Nutanix Exec On The Challenges Of Integrating GenAI Workloads

IT leaders have made AI integration a priority but deploying AI in existing environments comes with a slew of challenges.

(Lee Caswell, Senior Vice President of Product Solutions Marketing , Nutanix)

Seventy-eight percent of business leaders surveyed in a 2024 Q4 report from Deloitte said they expected to increase their AI spending this year.

Implementing generative AI will account for a large position of that budget, according to those surveyed for Deloitte’s The State of Generative AI in the Enterprise report.

However, there are pain points organizations face implementing GenAI solutions: worries about regulations, concerns over having tech staff skilled enough in AI, and lack of a solid adoption strategy are some of the challenges leaders cited in the report.

MES Computing spoke with Lee Caswell, senior vice president of product solutions marketing at Nutanix, about the No. 1 issue organizations, including those in the midmarket, have with adopting GenAI—its implementation.

What are the biggest hurdles for the midmarket with implementing GenAI into their existing infrastructures?

Midmarket customers are looking at GenAI. They’ve got a couple of big questions.

First, when you see the level of investment required to build what’s called the large language model that you would use, it becomes obvious really quickly that they’re not doing that.
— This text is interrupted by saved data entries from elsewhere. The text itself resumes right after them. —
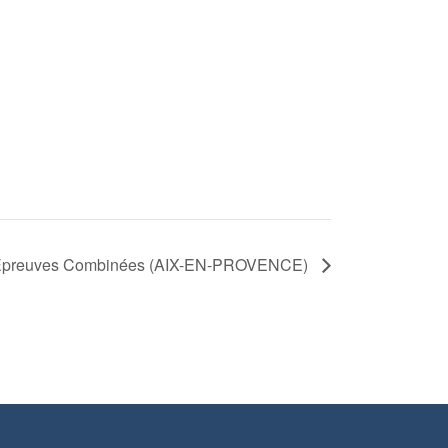
’Epreuves Combinées (AIX-EN-PROVENCE)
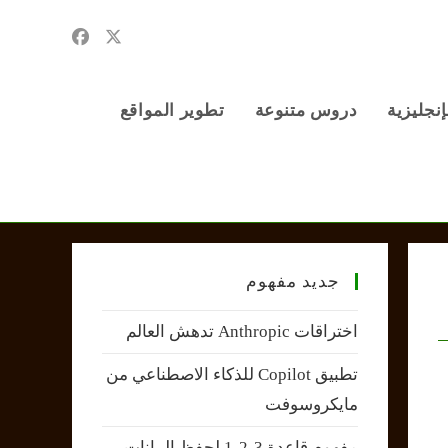
إنجليزية
دروس متنوعة
تطوير المواقع
جديد مفهوم
اختراقات Anthropic تدهش العالم
تطبيق Copilot للذكاء الاصطناعي من
مايكروسوفت
مفهوم قاعدة 3-2-1 لحفظ البيانات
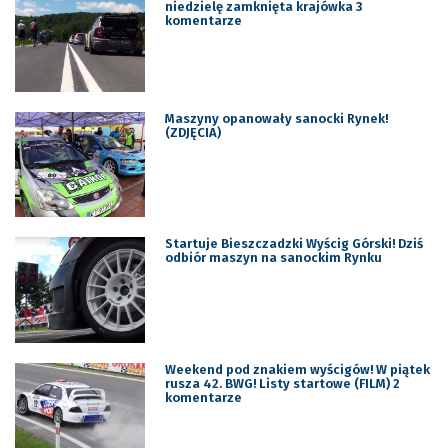
niedzielę zamknięta krajówka 3
komentarze
Maszyny opanowały sanocki Rynek!
(ZDJĘCIA)
Startuje Bieszczadzki Wyścig Górski! Dziś
odbiór maszyn na sanockim Rynku
Weekend pod znakiem wyścigów! W piątek
rusza 42. BWG! Listy startowe (FILM) 2
komentarze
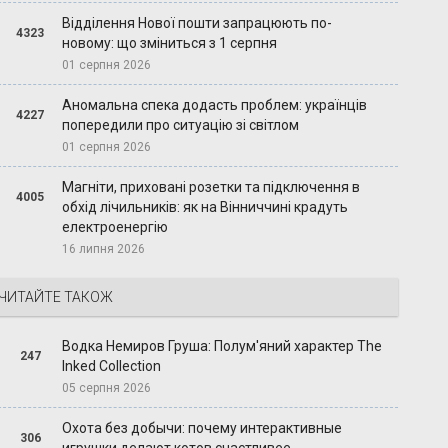
Відділення Нової пошти запрацюють по-
4323
новому: що зміниться з 1 серпня
01 серпня 2026
Аномальна спека додасть проблем: українців
4227
попередили про ситуацію зі світлом
01 серпня 2026
Магніти, приховані розетки та підключення в
4005
обхід лічильників: як на Вінниччині крадуть
електроенергію
16 липня 2026
ЧИТАЙТЕ ТАКОЖ
Водка Немиров Груша: Полум'яний характер The
247
Inked Collection
05 серпня 2026
Охота без добычи: почему интерактивные
306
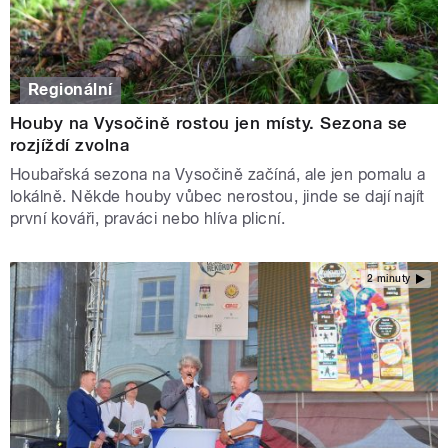
Regionální
Houby na Vysočině rostou jen místy. Sezona se
rozjíždí zvolna
Houbařská sezona na Vysočině začíná, ale jen pomalu a
lokálně. Někde houby vůbec nerostou, jinde se dají najít
první kováři, praváci nebo hlíva plicní.
2 minuty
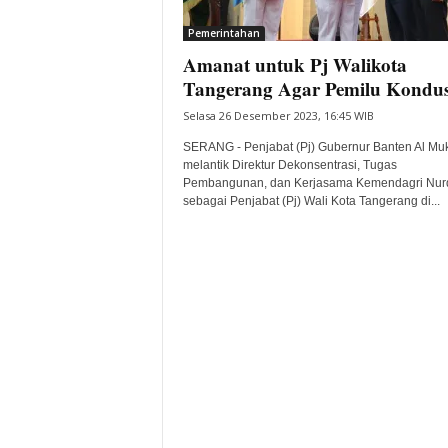
i
Pemerintahan
t
Amanat untuk Pj Walikota
a
B
Tangerang Agar Pemilu Kondus
a
Selasa 26 Desember 2023, 16:45 WIB
n
t
SERANG - Penjabat (Pj) Gubernur Banten Al Mu
e
melantik Direktur Dekonsentrasi, Tugas
Pembangunan, dan Kerjasama Kemendagri Nur
n
sebagai Penjabat (Pj) Wali Kota Tangerang di...
H
a
r
i
I
n
i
They’re relying on LLMs that are built by either the hyperscalers or companies like Anthropic or Meta.

And so, it becomes: I’m going to either take a large language model, which I could run myself, or there’s certainly SaaS-level services, right? You’ve got things like Microsoft Copilot and ServiceNow.

But ... if you think about, how can you use generative AI, either to go and improve your internal operations or to build more sticky external customer relations? How would I do that as a midmarket company when I’m concerned about the privacy of my data, and so this becomes really interesting to think for a lot of these customers now of how can I go and take my infrastructure that I’m familiar with running and how would I make it generative AI-ready?
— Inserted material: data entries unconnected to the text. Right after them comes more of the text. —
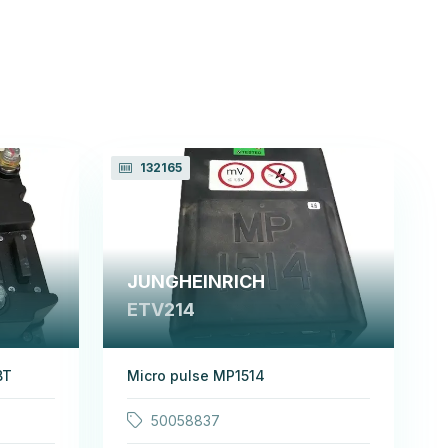
132165
JUNGHEINRICH
ETV214
BT
Micro pulse MP1514
50058837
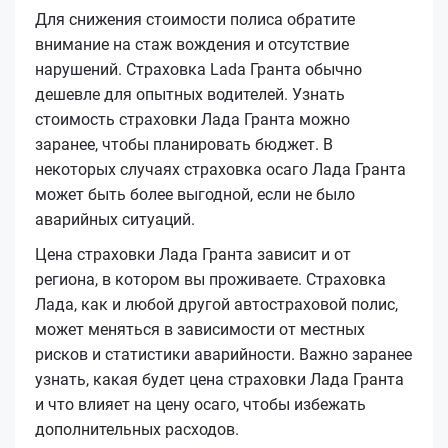
Для снижения стоимости полиса обратите
внимание на стаж вождения и отсутствие
нарушений. Страховка Lada Гранта обычно
дешевле для опытных водителей. Узнать
стоимость страховки Лада Гранта можно
заранее, чтобы планировать бюджет. В
некоторых случаях страховка осаго Лада Гранта
может быть более выгодной, если не было
аварийных ситуаций.
Цена страховки Лада Гранта зависит и от
региона, в котором вы проживаете. Страховка
Лада, как и любой другой автостраховой полис,
может меняться в зависимости от местных
рисков и статистики аварийности. Важно заранее
узнать, какая будет цена страховки Лада Гранта
и что влияет на цену осаго, чтобы избежать
дополнительных расходов.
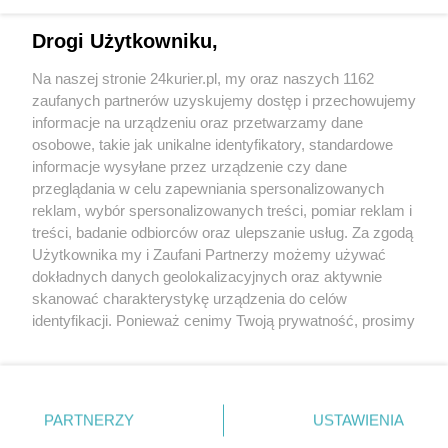
Ulicami Szczecina przejdą procesje Bożego
Drogi Użytkowniku,
Ciała. Harmonogram i trasy
Na naszej stronie 24kurier.pl, my oraz naszych 1162
W czwartek uroczystość Bożego Ciała. Jakie
zaufanych partnerów uzyskujemy dostęp i przechowujemy
jest znaczenie tego święta?
informacje na urządzeniu oraz przetwarzamy dane
osobowe, takie jak unikalne identyfikatory, standardowe
POGODA
informacje wysyłane przez urządzenie czy dane
przeglądania w celu zapewniania spersonalizowanych
reklam, wybór spersonalizowanych treści, pomiar reklam i
treści, badanie odbiorców oraz ulepszanie usług. Za zgodą
14
℃
Użytkownika my i Zaufani Partnerzy możemy używać
dokładnych danych geolokalizacyjnych oraz aktywnie
Zobacz prognozę na 3 dni
skanować charakterystykę urządzenia do celów
identyfikacji. Ponieważ cenimy Twoją prywatność, prosimy
o zgodę na korzystanie z tych technologii poprzez
kliknięcie „Akceptuję”. Zgoda jest dobrowolna i zawsze
możesz ją zmienić/wycofać klikając przycisk ustawień
prywatności znajdujący się w lewym dolnym rogu strony
PARTNERZY
USTAWIENIA
Copyright © 2022 Kurier Szczeciński sp. z o.o.
. Niektóre rodzaje przetwarzania danych nie wymagają
Wszelkie prawa zastrzeżone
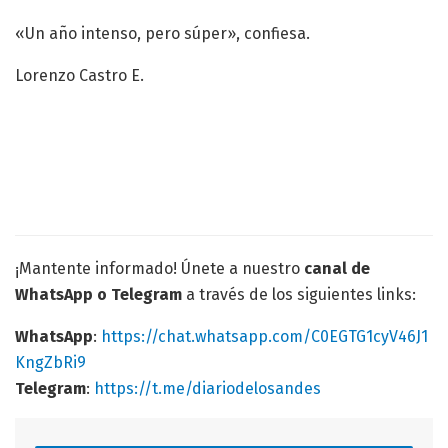
«Un año intenso, pero súper», confiesa.
Lorenzo Castro E.
¡Mantente informado! Únete a nuestro
canal de
WhatsApp o Telegram
a través de los siguientes links:
WhatsApp
:
https://chat.whatsapp.com/C0EGTG1cyV46J1
KngZbRi9
Telegram
:
https://t.me/diariodelosandes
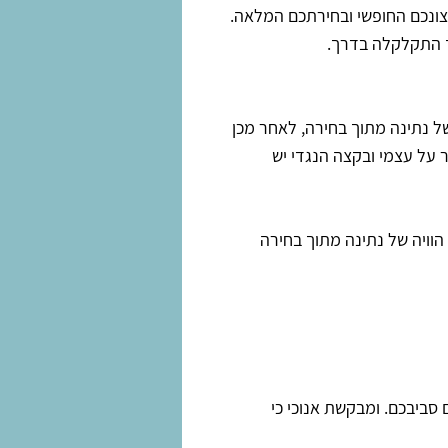
צונכם החופשי ובחירתכם המלאה.
ך התקלקלה בדרך.
ל נתינה מתוך בחירה, לאחר מכן
ר על עצמי ובקצה הנגדי יש
הוויה של נתינה מתוך בחירה
סביבכם. ומבקשת אנוכי כי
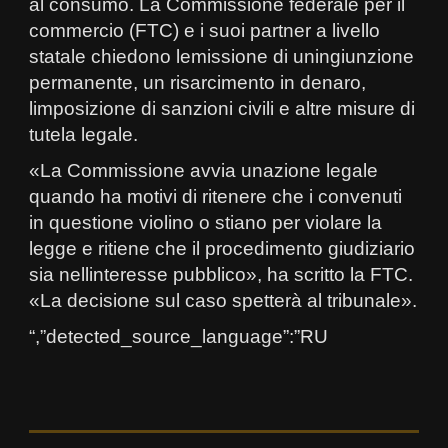
al consumo. La Commissione federale per il
commercio (FTC) e i suoi partner a livello
statale chiedono lemissione di uningiunzione
permanente, un risarcimento in denaro,
limposizione di sanzioni civili e altre misure di
tutela legale.
«La Commissione avvia unazione legale
quando ha motivi di ritenere che i convenuti
in questione violino o stiano per violare la
legge e ritiene che il procedimento giudiziario
sia nellinteresse pubblico», ha scritto la FTC.
«La decisione sul caso spetterà al tribunale».
“,”detected_source_language”:”RU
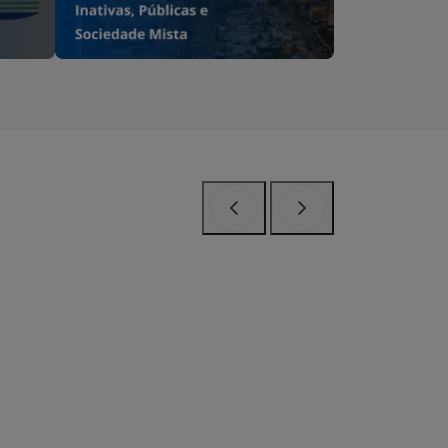
Anterior
Próximo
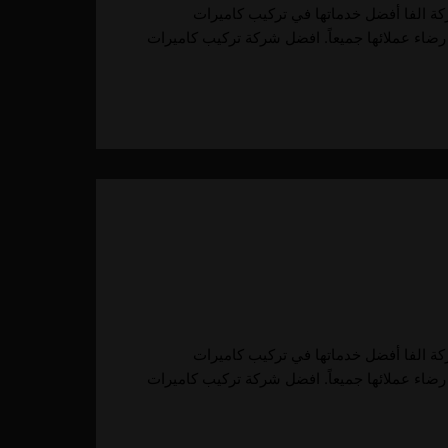
كاميرات مراقبة في أبوظبي تقدم شركة الفا أفضل خدماتها في تركيب كاميرات
رضاء عملائها جميعاً. افضل شركة تركيب كاميرات
كاميرات مراقبة في أبوظبي تقدم شركة الفا أفضل خدماتها في تركيب كاميرات
رضاء عملائها جميعاً. افضل شركة تركيب كاميرات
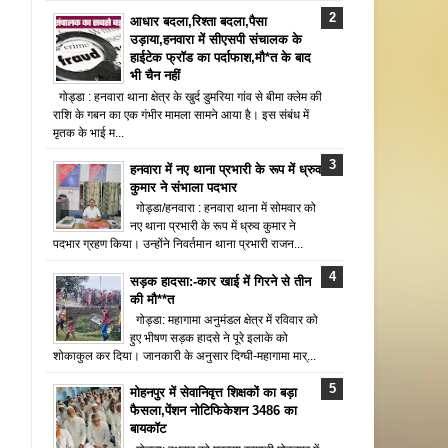
आधार बदला,रिश्ता बदला,पैसा
उड़ाया,हनवारा में सीएसपी संचालक के
हाईटेक फ्रॉड का पर्दाफाश,मौ*त के बाद
भी चैन नहीं
गोड्डा : हनवारा थाना क्षेत्र के खुर्द डुमरिया गांव से बीमा क्लेम की
राशि के गबन का एक गंभीर मामला सामने आया है। इस संबंध में
मृतक के भाई म...
हनवारा में नए थाना प्रभारी के रूप में ध्रुव
कुमार ने संभाला पदभार
गोड्डा/हनवारा : हनवारा थाना में सोमवार को
नए थाना प्रभारी के रूप में ध्रुव कुमार ने
पदभार ग्रहण किया। उन्होंने निवर्तमान थाना प्रभारी राजन...
सड़क हादसा:-कार खाई में गिरने से तीन
की मौ**त
गोड्डा: महागामा अनुमंडल क्षेत्र में रविवार को
हुए भीषण सड़क हादसे ने पूरे इलाके को
शोकाकुल कर दिया। जानकारी के अनुसार दिग्घी-महागामा मार्...
मोहनपुर में सेवानिवृत्त शिक्षकों का बड़ा
फैसला,पेंशन नोटिफिकेशन 3486 का
बायकॉट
How is Nutanix helping those customers with integrating GenAI?

There are certain things that you expect in a generative AI use case. One is they’re generally running not just on CPUs, but they need GPUs. And so, the idea that all of our partners that we’re working with today have certified GPU-enabled servers. So from Dell, Cisco, HPE, Lenovo, others, you can get GPU-enabled servers, and that’s really important, because you’d have all the GPUs which are changing relatively quickly from Nvidia today and possibly others in the future. You can get access to those, and we can help you size those for the particular application that you’d want.
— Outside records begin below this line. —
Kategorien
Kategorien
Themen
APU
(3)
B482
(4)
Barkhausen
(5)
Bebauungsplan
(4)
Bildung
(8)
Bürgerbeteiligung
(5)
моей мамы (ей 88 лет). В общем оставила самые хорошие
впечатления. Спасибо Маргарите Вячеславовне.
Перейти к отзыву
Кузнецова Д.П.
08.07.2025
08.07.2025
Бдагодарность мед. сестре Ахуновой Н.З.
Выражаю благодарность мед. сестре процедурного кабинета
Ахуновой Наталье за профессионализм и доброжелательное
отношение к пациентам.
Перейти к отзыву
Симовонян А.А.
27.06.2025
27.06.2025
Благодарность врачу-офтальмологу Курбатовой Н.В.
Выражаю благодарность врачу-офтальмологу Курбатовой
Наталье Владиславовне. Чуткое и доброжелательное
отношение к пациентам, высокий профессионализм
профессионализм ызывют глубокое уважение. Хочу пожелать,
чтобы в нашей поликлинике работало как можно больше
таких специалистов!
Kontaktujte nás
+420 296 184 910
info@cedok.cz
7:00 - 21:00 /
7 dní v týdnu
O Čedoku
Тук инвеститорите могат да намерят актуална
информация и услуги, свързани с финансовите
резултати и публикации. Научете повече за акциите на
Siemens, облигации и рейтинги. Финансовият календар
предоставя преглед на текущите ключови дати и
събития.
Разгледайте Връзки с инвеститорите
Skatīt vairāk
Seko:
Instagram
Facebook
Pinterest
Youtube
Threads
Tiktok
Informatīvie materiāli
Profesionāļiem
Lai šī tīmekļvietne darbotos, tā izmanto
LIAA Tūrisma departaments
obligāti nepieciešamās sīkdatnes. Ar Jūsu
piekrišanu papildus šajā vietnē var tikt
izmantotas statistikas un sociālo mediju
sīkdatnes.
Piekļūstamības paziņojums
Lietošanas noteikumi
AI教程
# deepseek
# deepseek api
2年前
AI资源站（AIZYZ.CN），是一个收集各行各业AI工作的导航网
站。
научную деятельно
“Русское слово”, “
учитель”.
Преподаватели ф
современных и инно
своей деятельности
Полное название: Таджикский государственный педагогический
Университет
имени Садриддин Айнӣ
Number two is for a lot of these folks the large language models are also changing relatively quickly. Nvidia has a set themselves called the Nvidia libraries. Hugging Face has a million models that you can choose from. You can choose public models like Llama 2, Llama 3, Mistral ... What we’ve done at Nutanix is we’ve built what’s effectively like an app store for LLMs. You can go pick the LLM you want to deploy on your GPU-enabled clusters, and then if you want to go change it over time, you can go change it and you have you’ve never bought the wrong thing. If you want to do a video application ... a fraud detection system, or you want to build a support copilot ... for a lot of [the] midmarket, probably the biggest question to ask first and/or to answer first is, what’s the application that I want? And how could AI help?

Then there’s the last piece of this, which is for a lot of these LLMs because they’re new. They’re based on containers, and this can be new for midmarket companies [that may not] have separate container teams or Kubernetes. With Nutanix, you can take our Nutanix Kubernetes platform, run Kubernetes and containers just the same way you run [virtual machines] today.

What is the difference that Nutanix is offering from let’s say a customer would get from an Azure or an AWS? Is it that hybrid scenario where they can have some infrastructure on-prem and some in the cloud?

Although the LLMs come from the public cloud, a lot of these companies are going to want to run them in their private data center, so [they aren’t] helping train a public model. So, there’s a policy aspect that’s a core element.

Another element is, even in the midmarket you may have different branches, for example, that you want to have running and so the edge starts playing into [that]. Maybe you have four different manufacturing facilities. You’re like, “Oh, I want to go and run AI in each one of those.” And relative to the cloud, we have a model that can extend all the way from the edge to a data center into the public cloud. And here’s a really important distinction, is you can scale our system down really effectively.

Also ... you can run when you’re disconnected from the cloud, and Nutanix is very good for that, so you don’t have to have an active cloud connection in order to run like a local manufacturing facility or local retail outlet.